We thought that it could be useful to share here thoughts about the LHotH project, for the interest of those of us new to this space.
The idea of embedding, interweaving, entangling and otherwise linking the data and media from archaeological excavations with their interpretation and meaningful presentation in an open access sharable platform has long been an ambition of those of us working in the digital documentation of archaeological research and the public presentation of cultural heritage.
Working in collaboration with the contributors, archaeological project managers, publishers and information technologists, we devised a content licensing agreement that makes it possible for the primary research media and data, combined with the monograph texts, to be freely and openly accessible in perpetuity.
The aim of our project, Last House on the Hill (LHotH), is to holistically reconstitute the rich multimedia and primary research data with the impressive texts of the monograph, the printed final report of the Berkeley Archaeologists at Çatalhöyük (BACH) project, in which a team from UC Berkeley excavated a group of Neolithic 9000-year old buildings at this famous cultural heritage location in Central Anatolia, Turkey.
The UCLA Cotsen Institute of Archaeology, who will be publishing our printed report entitled House Lives, have decided to give up on supplemental media (CD-ROMs and DVD-ROMs) in favor of on-line digital versions of their publications.
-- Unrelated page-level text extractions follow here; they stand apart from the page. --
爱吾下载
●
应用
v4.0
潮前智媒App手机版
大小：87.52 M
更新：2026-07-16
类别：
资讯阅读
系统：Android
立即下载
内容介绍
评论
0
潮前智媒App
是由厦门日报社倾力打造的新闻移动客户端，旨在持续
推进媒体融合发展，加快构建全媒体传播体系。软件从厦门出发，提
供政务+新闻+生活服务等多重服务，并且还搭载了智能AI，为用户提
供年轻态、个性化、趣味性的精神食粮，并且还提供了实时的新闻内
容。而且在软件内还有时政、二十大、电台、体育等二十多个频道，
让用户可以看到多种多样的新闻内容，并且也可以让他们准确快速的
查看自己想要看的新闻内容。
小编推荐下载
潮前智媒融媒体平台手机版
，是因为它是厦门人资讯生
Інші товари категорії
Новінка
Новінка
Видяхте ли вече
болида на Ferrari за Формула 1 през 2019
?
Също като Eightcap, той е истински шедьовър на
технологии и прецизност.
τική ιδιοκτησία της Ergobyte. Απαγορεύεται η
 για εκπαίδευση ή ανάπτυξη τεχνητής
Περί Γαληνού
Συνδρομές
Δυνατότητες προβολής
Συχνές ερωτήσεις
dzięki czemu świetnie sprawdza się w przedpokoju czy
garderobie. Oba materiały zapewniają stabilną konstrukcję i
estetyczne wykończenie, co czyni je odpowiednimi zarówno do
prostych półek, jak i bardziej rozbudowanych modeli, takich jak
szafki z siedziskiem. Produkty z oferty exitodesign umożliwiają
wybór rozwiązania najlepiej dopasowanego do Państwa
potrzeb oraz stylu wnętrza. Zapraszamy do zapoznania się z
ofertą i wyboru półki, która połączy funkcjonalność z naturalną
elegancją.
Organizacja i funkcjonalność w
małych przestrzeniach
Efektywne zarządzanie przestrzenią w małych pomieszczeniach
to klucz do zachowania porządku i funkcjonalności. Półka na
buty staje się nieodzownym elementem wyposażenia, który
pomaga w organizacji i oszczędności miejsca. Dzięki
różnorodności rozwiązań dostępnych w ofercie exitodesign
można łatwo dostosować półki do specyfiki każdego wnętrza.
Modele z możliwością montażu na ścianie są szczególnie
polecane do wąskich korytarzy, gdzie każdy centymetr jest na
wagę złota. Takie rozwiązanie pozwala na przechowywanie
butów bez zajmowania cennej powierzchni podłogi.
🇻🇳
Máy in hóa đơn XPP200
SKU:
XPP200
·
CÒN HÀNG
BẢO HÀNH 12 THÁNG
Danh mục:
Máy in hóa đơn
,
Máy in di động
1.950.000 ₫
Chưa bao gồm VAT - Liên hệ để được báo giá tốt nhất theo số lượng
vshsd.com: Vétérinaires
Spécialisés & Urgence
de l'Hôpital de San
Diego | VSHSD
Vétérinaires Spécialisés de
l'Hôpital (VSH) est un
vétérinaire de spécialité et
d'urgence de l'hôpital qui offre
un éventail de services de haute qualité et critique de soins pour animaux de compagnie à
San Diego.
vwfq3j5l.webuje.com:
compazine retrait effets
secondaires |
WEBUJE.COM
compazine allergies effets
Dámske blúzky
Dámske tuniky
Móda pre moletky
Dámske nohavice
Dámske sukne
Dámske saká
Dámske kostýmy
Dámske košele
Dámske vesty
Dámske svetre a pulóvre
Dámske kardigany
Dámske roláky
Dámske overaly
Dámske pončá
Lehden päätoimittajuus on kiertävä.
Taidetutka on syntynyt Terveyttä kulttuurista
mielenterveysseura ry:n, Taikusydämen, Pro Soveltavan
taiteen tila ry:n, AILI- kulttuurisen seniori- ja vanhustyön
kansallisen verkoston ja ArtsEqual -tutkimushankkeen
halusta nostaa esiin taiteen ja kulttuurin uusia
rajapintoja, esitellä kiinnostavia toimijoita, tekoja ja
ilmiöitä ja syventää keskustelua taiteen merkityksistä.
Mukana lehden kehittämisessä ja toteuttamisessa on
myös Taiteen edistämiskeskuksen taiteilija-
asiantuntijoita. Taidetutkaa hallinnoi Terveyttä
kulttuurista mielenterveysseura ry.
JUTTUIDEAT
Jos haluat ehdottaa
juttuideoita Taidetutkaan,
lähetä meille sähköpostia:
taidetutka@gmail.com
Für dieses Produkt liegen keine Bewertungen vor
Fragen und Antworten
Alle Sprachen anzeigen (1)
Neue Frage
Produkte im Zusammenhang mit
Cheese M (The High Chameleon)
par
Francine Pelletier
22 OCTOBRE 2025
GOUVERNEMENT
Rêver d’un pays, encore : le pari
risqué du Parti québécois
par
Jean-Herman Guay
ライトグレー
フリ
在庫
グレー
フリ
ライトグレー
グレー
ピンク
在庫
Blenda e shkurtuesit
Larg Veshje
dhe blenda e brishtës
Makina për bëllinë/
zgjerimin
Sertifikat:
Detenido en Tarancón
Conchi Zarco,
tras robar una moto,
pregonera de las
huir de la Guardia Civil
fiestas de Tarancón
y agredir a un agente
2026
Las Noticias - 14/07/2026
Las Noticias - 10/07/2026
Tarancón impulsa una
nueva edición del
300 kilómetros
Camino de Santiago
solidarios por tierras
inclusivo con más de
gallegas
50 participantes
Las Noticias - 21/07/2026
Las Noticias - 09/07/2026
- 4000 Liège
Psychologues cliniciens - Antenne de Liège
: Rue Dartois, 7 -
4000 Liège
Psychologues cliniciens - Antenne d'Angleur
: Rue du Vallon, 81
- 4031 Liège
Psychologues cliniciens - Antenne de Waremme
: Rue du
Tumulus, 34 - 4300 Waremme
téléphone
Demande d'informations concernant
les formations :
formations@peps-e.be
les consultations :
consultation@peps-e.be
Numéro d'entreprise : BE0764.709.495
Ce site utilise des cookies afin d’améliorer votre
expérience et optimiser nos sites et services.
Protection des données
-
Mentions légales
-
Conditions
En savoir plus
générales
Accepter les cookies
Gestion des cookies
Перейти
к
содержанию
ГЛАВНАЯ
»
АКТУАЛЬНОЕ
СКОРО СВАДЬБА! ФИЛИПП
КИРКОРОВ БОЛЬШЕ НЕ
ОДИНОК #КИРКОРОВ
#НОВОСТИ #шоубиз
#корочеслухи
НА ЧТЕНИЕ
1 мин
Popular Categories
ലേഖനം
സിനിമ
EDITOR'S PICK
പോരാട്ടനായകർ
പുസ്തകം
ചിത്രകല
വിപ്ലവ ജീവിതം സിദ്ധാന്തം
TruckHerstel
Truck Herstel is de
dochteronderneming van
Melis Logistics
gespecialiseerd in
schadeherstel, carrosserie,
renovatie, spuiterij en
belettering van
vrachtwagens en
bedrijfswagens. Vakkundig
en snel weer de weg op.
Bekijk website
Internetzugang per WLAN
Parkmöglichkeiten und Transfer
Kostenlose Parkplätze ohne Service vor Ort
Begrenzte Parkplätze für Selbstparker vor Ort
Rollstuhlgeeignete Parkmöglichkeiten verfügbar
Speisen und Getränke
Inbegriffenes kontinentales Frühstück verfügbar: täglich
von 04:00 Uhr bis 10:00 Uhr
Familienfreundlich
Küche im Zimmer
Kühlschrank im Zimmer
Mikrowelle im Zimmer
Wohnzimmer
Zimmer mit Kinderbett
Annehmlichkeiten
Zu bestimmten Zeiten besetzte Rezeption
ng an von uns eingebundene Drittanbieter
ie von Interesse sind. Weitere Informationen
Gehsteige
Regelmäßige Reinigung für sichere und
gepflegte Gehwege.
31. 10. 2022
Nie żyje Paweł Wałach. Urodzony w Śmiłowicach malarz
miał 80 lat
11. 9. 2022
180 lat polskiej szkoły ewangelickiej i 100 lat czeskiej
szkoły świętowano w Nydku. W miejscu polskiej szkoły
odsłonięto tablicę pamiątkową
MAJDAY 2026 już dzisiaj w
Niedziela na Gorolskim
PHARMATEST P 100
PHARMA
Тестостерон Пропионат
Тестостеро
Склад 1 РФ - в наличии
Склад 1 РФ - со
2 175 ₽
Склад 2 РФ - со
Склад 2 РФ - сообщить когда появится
We, as archaeologists who have long been involved in digital documentation and publication of archaeology and cultural heritage were delighted with this news.
We felt that these media had a limited lifespan, not only because they could easily go missing, but also because of their regular need for migration due to physical degradation and the inevitable (unless carefully archived) obsolescence of their software. We were also aware of the disadvantages of read-only CD-ROM media, as with the printed word, of offering a definitive closed narrative, whereas we feel that the narratives about archaeology, history, cultural heritage, and the past – including those about the data themselves – should be anything but closed, but should always be open for expansion, critique, and modification.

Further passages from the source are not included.